PROBLEM TO WORK ON.
Isolate every line in the records below with "ground" in it.

(Document understanding data)
========

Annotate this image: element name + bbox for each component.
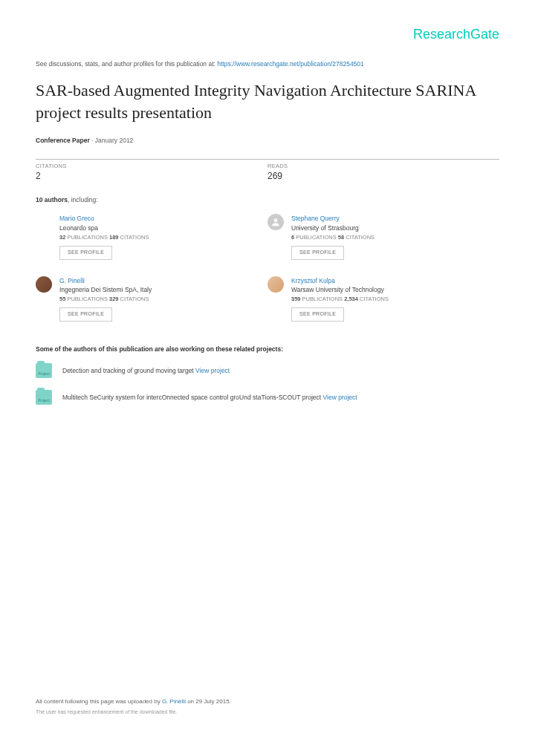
author-stats: 32 PUBLICATIONS 189 CITATIONS	[59, 233, 149, 241]
intro-line: See discussions, stats, and author profi…	[36, 60, 499, 68]
avatar	[268, 276, 284, 293]
project-text: Detection and tracking of ground moving …	[62, 367, 230, 374]
project-icon: Project	[36, 390, 52, 405]
author-stats: 55 PUBLICATIONS 329 CITATIONS	[59, 295, 152, 303]
author-affiliation: University of Strasbourg	[291, 224, 374, 233]
see-profile-button[interactable]: SEE PROFILE	[59, 246, 112, 260]
author-stats: 6 PUBLICATIONS 58 CITATIONS	[291, 233, 374, 241]
researchgate-logo: ResearchGate	[36, 27, 499, 42]
reads-value: 269	[268, 171, 499, 181]
authors-count: 10 authors, including:	[36, 196, 499, 203]
avatar	[36, 276, 52, 293]
citations-label: CITATIONS	[36, 163, 268, 169]
paper-title: SAR-based Augmented Integrity Navigation…	[36, 79, 499, 123]
project-text: Multitech SeCurity system for intercOnne…	[62, 394, 357, 401]
paper-meta: Conference Paper · January 2012	[36, 137, 499, 144]
project-icon: Project	[36, 363, 52, 378]
upload-note: All content following this page was uplo…	[36, 698, 499, 705]
svg-point-0	[274, 219, 278, 223]
author-card: Krzysztof KulpaWarsaw University of Tech…	[268, 276, 499, 322]
author-name-link[interactable]: Stephane Querry	[291, 214, 374, 224]
view-project-link[interactable]: View project	[195, 367, 230, 374]
uploader-link[interactable]: G. Pinelli	[162, 698, 186, 705]
avatar-placeholder-icon	[268, 214, 284, 230]
author-affiliation: Warsaw University of Technology	[291, 285, 389, 295]
author-card: G. PinelliIngegneria Dei Sistemi SpA, It…	[36, 276, 268, 322]
project-row: ProjectDetection and tracking of ground …	[36, 363, 499, 378]
see-profile-button[interactable]: SEE PROFILE	[59, 307, 112, 322]
author-stats: 359 PUBLICATIONS 2,534 CITATIONS	[291, 295, 389, 303]
author-card: Stephane QuerryUniversity of Strasbourg6…	[268, 214, 499, 259]
author-name-link[interactable]: Mario Greco	[59, 214, 149, 224]
citations-value: 2	[36, 171, 268, 181]
enhancement-note: The user has requested enhancement of th…	[36, 709, 499, 714]
publication-link[interactable]: https://www.researchgate.net/publication…	[217, 60, 364, 68]
author-affiliation: Leonardo spa	[59, 224, 149, 233]
author-name-link[interactable]: Krzysztof Kulpa	[291, 276, 389, 286]
author-name-link[interactable]: G. Pinelli	[59, 276, 152, 286]
see-profile-button[interactable]: SEE PROFILE	[291, 246, 344, 260]
reads-label: READS	[268, 163, 499, 169]
projects-heading: Some of the authors of this publication …	[36, 345, 499, 353]
author-card: Mario GrecoLeonardo spa32 PUBLICATIONS 1…	[36, 214, 268, 259]
see-profile-button[interactable]: SEE PROFILE	[291, 307, 344, 322]
view-project-link[interactable]: View project	[323, 394, 357, 401]
project-row: ProjectMultitech SeCurity system for int…	[36, 390, 499, 405]
author-affiliation: Ingegneria Dei Sistemi SpA, Italy	[59, 285, 152, 295]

========

WRITTEN ANSWER.
project-text: Detection and tracking of ground moving …	[62, 367, 230, 374]
project-row: ProjectDetection and tracking of ground …	[36, 363, 499, 378]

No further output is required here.